Les grands maîtres du portrait ont-ils souvent atteint la ressemblance ? La discussion est depuis longtemps ouverte. L’opinion la plus probable est qu’ils s’en souciaient peu et qu’ils ne la réalisaient que rarement, — au moins dans leurs portraits de femmes. La marquise Isabelle ; d’Esté ayant voulu voir le portrait, fameux dans toute l’Italie, que le Vinci avait fait d’une des maîtresses de Ludovic le More, Cecilia Gallerani, celle-ci lui écrivit de Milan le 29 avril 1498 : « Je vous l’envoie et vous l’enverrais plus volontiers s’il me ressemblait. » La plainte des modèles n’est donc pas nouvelle et le génie lui-même y est exposé.

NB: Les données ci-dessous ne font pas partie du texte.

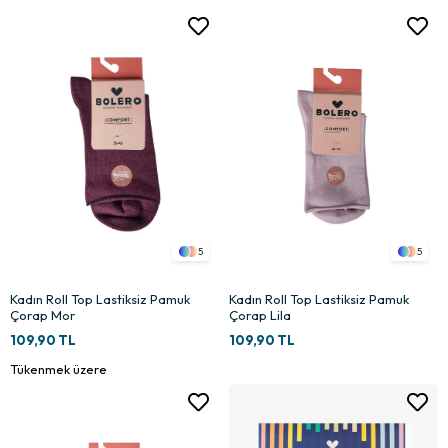
5
5
Kadın Roll Top Lastiksiz Pamuk
Kadın Roll Top Lastiksiz Pamuk
Çorap Mor
Çorap Lila
109,90 TL
109,90 TL
Tükenmek üzere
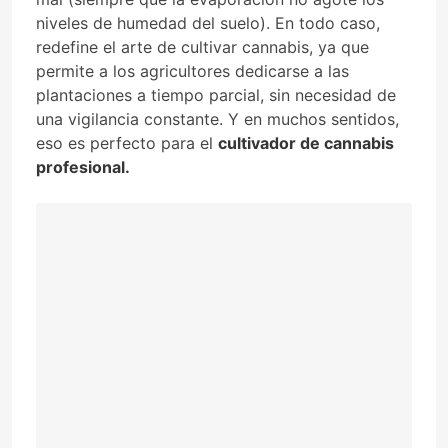
niveles de humedad del suelo). En todo caso,
redefine el arte de cultivar cannabis, ya que
permite a los agricultores dedicarse a las
plantaciones a tiempo parcial, sin necesidad de
una vigilancia constante. Y en muchos sentidos,
eso es perfecto para el
cultivador de cannabis
profesional.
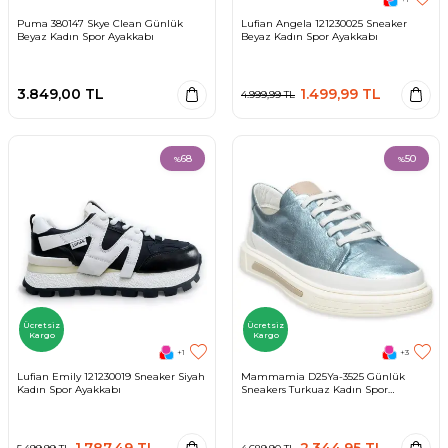
Puma 380147 Skye Clean Günlük
Lufian Angela 121230025 Sneaker
Beyaz Kadın Spor Ayakkabı
Beyaz Kadın Spor Ayakkabı
3.849,00
TL
1.499,99
TL
4.999,99
TL
68
50
%
%
Ücretsiz
Ücretsiz
Kargo
Kargo
+1
+3
Lufian Emily 121230019 Sneaker Siyah
Mammamia D25Ya-3525 Günlük
Kadın Spor Ayakkabı
Sneakers Turkuaz Kadın Spor
Ayakkabı
1.787,49
TL
2.344,95
TL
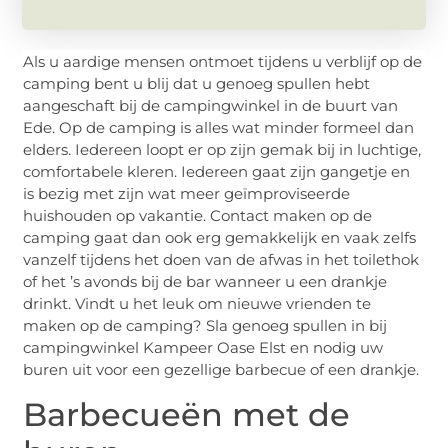
Als u aardige mensen ontmoet tijdens u verblijf op de
camping bent u blij dat u genoeg spullen hebt
aangeschaft bij de campingwinkel in de buurt van
Ede. Op de camping is alles wat minder formeel dan
elders. Iedereen loopt er op zijn gemak bij in luchtige,
comfortabele kleren. Iedereen gaat zijn gangetje en
is bezig met zijn wat meer geïmproviseerde
huishouden op vakantie. Contact maken op de
camping gaat dan ook erg gemakkelijk en vaak zelfs
vanzelf tijdens het doen van de afwas in het toilethok
of het ’s avonds bij de bar wanneer u een drankje
drinkt. Vindt u het leuk om nieuwe vrienden te
maken op de camping? Sla genoeg spullen in bij
campingwinkel Kampeer Oase Elst en nodig uw
buren uit voor een gezellige barbecue of een drankje.
Barbecueën met de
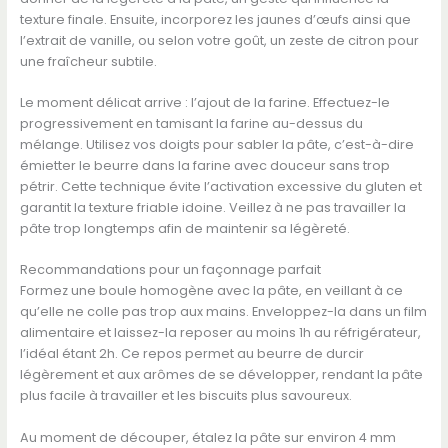
texture finale. Ensuite, incorporez les jaunes d’œufs ainsi que
l’extrait de vanille, ou selon votre goût, un zeste de citron pour
une fraîcheur subtile.
Le moment délicat arrive : l’ajout de la farine. Effectuez-le
progressivement en tamisant la farine au-dessus du
mélange. Utilisez vos doigts pour sabler la pâte, c’est-à-dire
émietter le beurre dans la farine avec douceur sans trop
pétrir. Cette technique évite l’activation excessive du gluten et
garantit la texture friable idoine. Veillez à ne pas travailler la
pâte trop longtemps afin de maintenir sa légèreté.
Recommandations pour un façonnage parfait
Formez une boule homogène avec la pâte, en veillant à ce
qu’elle ne colle pas trop aux mains. Enveloppez-la dans un film
alimentaire et laissez-la reposer au moins 1h au réfrigérateur,
l’idéal étant 2h. Ce repos permet au beurre de durcir
légèrement et aux arômes de se développer, rendant la pâte
plus facile à travailler et les biscuits plus savoureux.
Au moment de découper, étalez la pâte sur environ 4 mm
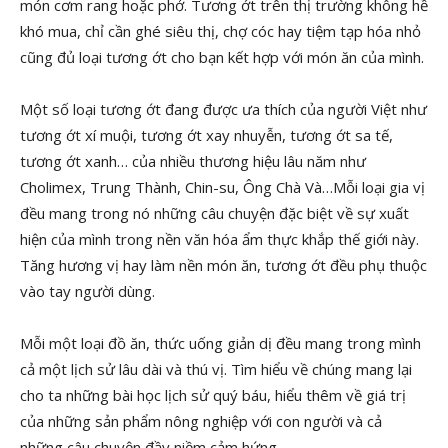
món cơm rang hoặc phở. Tương ớt trên thị trường không hề
khó mua, chỉ cần ghé siêu thị, chợ cóc hay tiệm tạp hóa nhỏ
cũng đủ loại tương ớt cho bạn kết hợp với món ăn của mình.
Một số loại tương ớt đang được ưa thích của người Việt như
tương ớt xí muội, tương ớt xay nhuyễn, tương ớt sa tế,
tương ớt xanh… của nhiều thương hiệu lâu năm như
Cholimex, Trung Thành, Chin-su, Ông Chà Và…Mỗi loại gia vị
đều mang trong nó những câu chuyện đặc biệt về sự xuất
hiện của mình trong nền văn hóa ẩm thực khắp thế giới này.
Tăng hương vị hay làm nền món ăn, tương ớt đều phụ thuộc
vào tay người dùng.
Mỗi một loại đồ ăn, thức uống giản dị đều mang trong mình
cả một lịch sử lâu dài và thú vị. Tìm hiểu về chúng mang lại
cho ta những bài học lịch sử quý báu, hiểu thêm về giá trị
của những sản phẩm nông nghiệp với con người và cả
những câu chuyện đầy niềm cảm hứng.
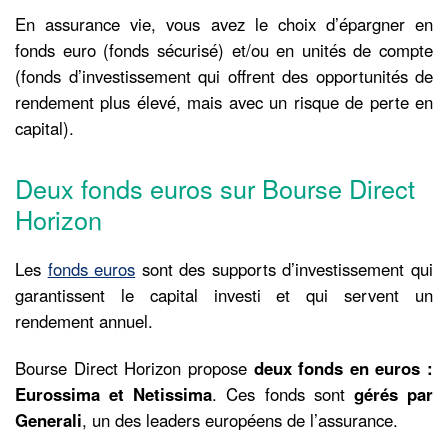
En assurance vie, vous avez le choix d’épargner en
fonds euro (fonds sécurisé) et/ou en unités de compte
(fonds d’investissement qui offrent des opportunités de
rendement plus élevé, mais avec un risque de perte en
capital).
Deux fonds euros sur Bourse Direct
Horizon
Les
fonds euros
sont des supports d’investissement qui
garantissent le capital investi et qui servent un
rendement annuel.
Bourse Direct Horizon propose
deux fonds en euros :
Eurossima et Netissima
. Ces fonds sont
gérés par
Generali
, un des leaders européens de l’assurance.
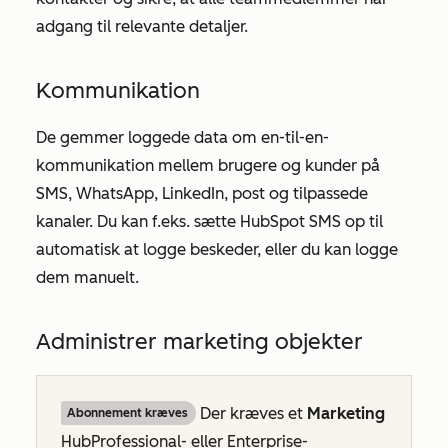
adgang til relevante detaljer.
Kommunikation
De gemmer loggede data om en-til-en-
kommunikation mellem brugere og kunder på
SMS, WhatsApp, LinkedIn, post og tilpassede
kanaler. Du kan f.eks. sætte HubSpot SMS op til
automatisk at logge beskeder, eller du kan logge
dem manuelt.
Administrer marketing objekter
Der kræves et
Marketing
Abonnement kræves
Hub
Professional-
eller
Enterprise-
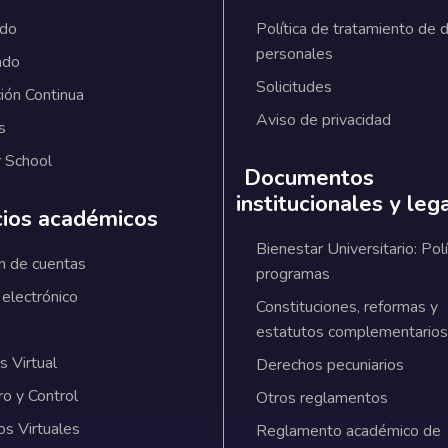
ado
Política de tratamiento de 
personales
ado
Solicitudes
ión Continua
Aviso de privacidad
s
 School
Documentos
institucionales y leg
cios académicos
Bienestar Universitario: Polí
n de cuentas
programas
 electrónico
Constituciones, reformas y
estatutos complementarios
 Virtual
Derechos pecuniarios
ro y Control
Otros reglamentos
os Virtuales
Reglamento académico de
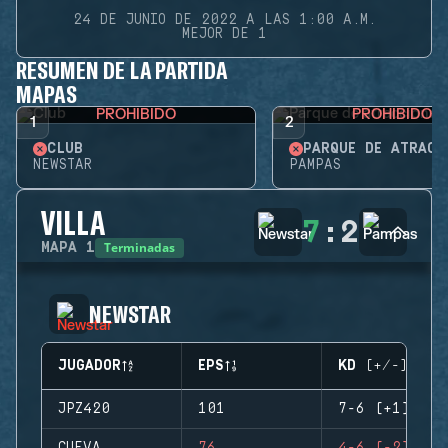
24 DE JUNIO DE 2022 A LAS 1:00 A.M.
MEJOR DE 1
RESUMEN DE LA PARTIDA
MAPAS
PROHIBIDO
PROHIBIDO
1
2
CLUB
PARQUE DE ATRACC
NEWSTAR
PAMPAS
VILLA
7
:
2
Terminadas
MAPA
1
NEWSTAR
JUGADOR
EPS
KD (+/-)
JPZ420
101
7-6 (+1)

Il y est exposé, précisément parce qu’il est le génie. L’identité photographique ne peut souvent s’obtenir qu’en soulignant ce qui doit être éteint, qu’en analysant ce qui doit être résumé et qu’en fixant ce qui doit être éphémère. Le véritable artiste ne le fera pas. Il y a, en art, des transpositions nécessaires. Par exemple, à une figure mobile et irrégulière, on ne doit pas donner ses traits irréguliers, dès qu’on ne peut pas, en même temps, lui donner la mobilité qui fait, dans la nature, qu’on les ignore. A une figure régulière et sculpturale, mais d’un teint mat, l’artiste devra prêter quelque indécision et imaginer quelque couleur, s’il veut que l’avenir ne reproche pas à son tableau ce qu’on n’a pas l’idée de reprocher au modèle : l’absence de vie. Enfin, si la ressemblance tient à quelque détail laborieusement fixé sur la toile, et si la fluidité de la pâte, la fougue, l’emportement de la touche vient, pour plus d’harmonie et de fondu, effacer ce détail, le véritable artiste sacrifiera la ressemblance. Le modèle, à son tour, s’il se figure le rôle de son image, plus tard, dans le salon de famille, et sa survie au milieu des générations nouvelles, ne devra pas la regretter.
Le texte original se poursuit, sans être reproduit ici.